*** Opening Data provided ***

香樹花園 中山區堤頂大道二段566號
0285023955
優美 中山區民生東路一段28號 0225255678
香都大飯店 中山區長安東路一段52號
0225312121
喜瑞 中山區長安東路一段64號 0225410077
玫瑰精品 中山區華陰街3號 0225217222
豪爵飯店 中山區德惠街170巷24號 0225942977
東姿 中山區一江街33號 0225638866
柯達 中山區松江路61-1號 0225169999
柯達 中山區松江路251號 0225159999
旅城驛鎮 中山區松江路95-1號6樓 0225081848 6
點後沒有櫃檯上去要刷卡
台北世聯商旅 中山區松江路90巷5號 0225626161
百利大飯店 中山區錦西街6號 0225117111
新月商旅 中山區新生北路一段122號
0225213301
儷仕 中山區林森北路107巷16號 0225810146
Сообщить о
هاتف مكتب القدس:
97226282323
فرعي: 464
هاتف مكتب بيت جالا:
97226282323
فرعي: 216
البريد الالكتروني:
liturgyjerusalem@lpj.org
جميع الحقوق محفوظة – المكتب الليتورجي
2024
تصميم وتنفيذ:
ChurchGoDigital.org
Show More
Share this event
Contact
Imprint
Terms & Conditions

*** Closing Data provided ***
*** Opening Data provided ***

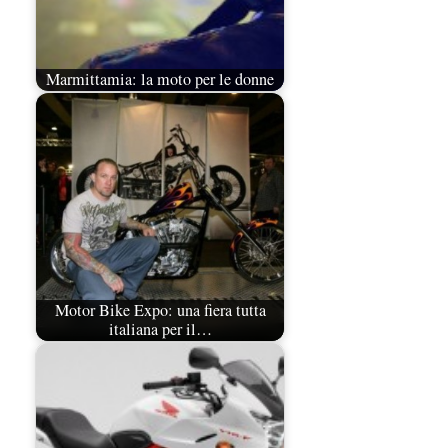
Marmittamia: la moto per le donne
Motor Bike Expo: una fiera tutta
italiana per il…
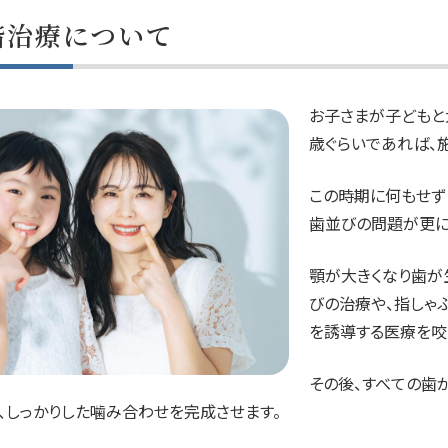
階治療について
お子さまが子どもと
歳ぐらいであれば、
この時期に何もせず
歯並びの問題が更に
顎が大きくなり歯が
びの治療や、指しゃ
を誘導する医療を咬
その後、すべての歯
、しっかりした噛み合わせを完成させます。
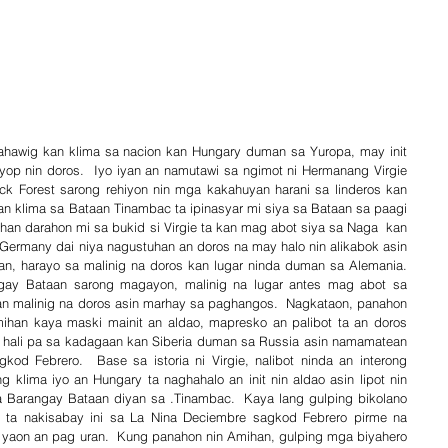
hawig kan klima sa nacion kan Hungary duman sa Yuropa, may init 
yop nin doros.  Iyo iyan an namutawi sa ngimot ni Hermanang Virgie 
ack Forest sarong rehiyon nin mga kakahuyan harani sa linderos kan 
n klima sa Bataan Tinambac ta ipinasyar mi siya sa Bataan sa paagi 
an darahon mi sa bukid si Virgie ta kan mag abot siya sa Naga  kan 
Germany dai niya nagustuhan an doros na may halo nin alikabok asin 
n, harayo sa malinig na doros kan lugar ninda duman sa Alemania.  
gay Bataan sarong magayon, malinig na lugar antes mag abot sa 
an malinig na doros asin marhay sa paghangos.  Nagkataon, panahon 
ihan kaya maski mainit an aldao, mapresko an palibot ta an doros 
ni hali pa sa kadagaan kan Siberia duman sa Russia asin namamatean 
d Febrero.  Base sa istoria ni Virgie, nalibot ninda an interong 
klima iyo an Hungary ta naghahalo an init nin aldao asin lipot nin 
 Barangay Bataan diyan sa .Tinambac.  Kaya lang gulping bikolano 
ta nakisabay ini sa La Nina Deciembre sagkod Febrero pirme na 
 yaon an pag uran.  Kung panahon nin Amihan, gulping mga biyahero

*** Closing Data provided ***
*** Opening Data provided ***

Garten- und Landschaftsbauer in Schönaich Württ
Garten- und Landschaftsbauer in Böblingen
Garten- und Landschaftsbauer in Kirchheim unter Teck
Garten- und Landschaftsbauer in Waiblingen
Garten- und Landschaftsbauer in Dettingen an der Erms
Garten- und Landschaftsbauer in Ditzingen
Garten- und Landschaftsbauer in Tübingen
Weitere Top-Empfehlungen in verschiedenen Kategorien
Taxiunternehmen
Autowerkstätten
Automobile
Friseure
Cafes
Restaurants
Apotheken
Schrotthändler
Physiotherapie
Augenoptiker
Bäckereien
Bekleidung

*** Closing Data provided ***

*Task details*. Set down, unchanged, only those lines above that fall between the line with "香樹花園 中山區堤頂大道二段566號" and the line with "Terms & Conditions", the two end lines included.

*Answer for this exercise*.
香樹花園 中山區堤頂大道二段566號
0285023955
優美 中山區民生東路一段28號 0225255678
香都大飯店 中山區長安東路一段52號
0225312121
喜瑞 中山區長安東路一段64號 0225410077
玫瑰精品 中山區華陰街3號 0225217222
豪爵飯店 中山區德惠街170巷24號 0225942977
東姿 中山區一江街33號 0225638866
柯達 中山區松江路61-1號 0225169999
柯達 中山區松江路251號 0225159999
旅城驛鎮 中山區松江路95-1號6樓 0225081848 6
點後沒有櫃檯上去要刷卡
台北世聯商旅 中山區松江路90巷5號 0225626161
百利大飯店 中山區錦西街6號 0225117111
新月商旅 中山區新生北路一段122號
0225213301
儷仕 中山區林森北路107巷16號 0225810146
Сообщить о
هاتف مكتب القدس:
97226282323
فرعي: 464
هاتف مكتب بيت جالا:
97226282323
فرعي: 216
البريد الالكتروني:
liturgyjerusalem@lpj.org
جميع الحقوق محفوظة – المكتب الليتورجي
2024
تصميم وتنفيذ:
ChurchGoDigital.org
Show More
Share this event
Contact
Imprint
Terms & Conditions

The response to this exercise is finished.